The Eastern Empire
Late July, Year of our Lord, 626
When Lecho saw the three walls of Constantinople, rising up like a storm on the horizon, each taller than the last, he knew he’d made his worst mistake. Around him marched the great host of the Avar Khaganate, dragging the skeletal fragments of siege towers. Ahead, he could pick out individual Roman watchmen lining the middle wall, leaning with relaxed arrogance on the crenelations.
Lecho summoned the vilest curses he could and spat them in a circle at his feet. Not for the first time, he damned the blind, hateful luck that had brought him to the foot of the greatest city in the East, ready to grind his flesh into the unbreachable walls until there was little but dust and blood.

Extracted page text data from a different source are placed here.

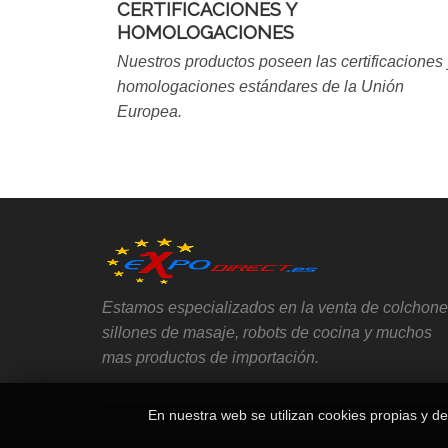
CERTIFICACIONES Y
HOMOLOGACIONES
Nuestros productos poseen las certificaciones 
homologaciones estándares de la Unión
Europea.
Estamos especializados en la venta de colchone
sillones de masaje, robots de cocina y muchos
mas productos de importación.
En nuestra web se utilizan cookies propias y de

As the sun sank in the west, and camps were staked, his motley detachment of Bulgar raiders, Carolingian fugitives, Slavic peasants, and mercenaries from across the continent gathered to hear the words of a minor Avar Khan. Lots were drawn, and they received the honor of being the first over the walls. Lecho watched the Khan palm the tile with the low number etched on it, and pretend to draw it from the ceremonial leather sack, made from some great enemy’s scrotum. He’d known they’d be first, one way or another, but he could do little more than spit in a circle and try not to catch the Khan’s eye.